= What this task involves =
The expected output is every record below, transcribed exactly, with the pictures left out.

= Records for the exercise =
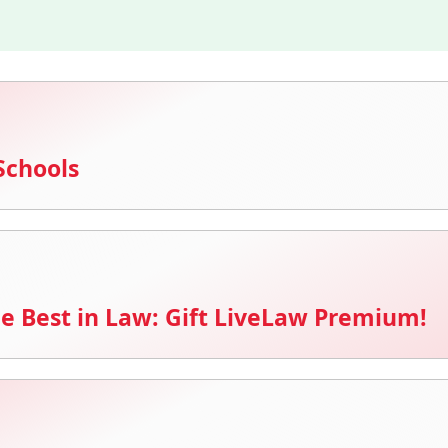
Schools
e Best in Law: Gift LiveLaw Premium!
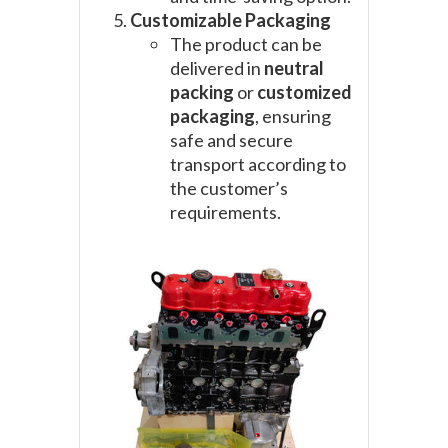
Customizable Packaging
The product can be
delivered in
neutral
packing
or
customized
packaging
, ensuring
safe and secure
transport according to
the customer’s
requirements.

= Expected answer =
Schools
e Best in Law: Gift LiveLaw Premium!
Customizable Packaging
The product can be
delivered in
neutral
packing
or
customized
packaging
, ensuring
safe and secure
transport according to
the customer’s
requirements.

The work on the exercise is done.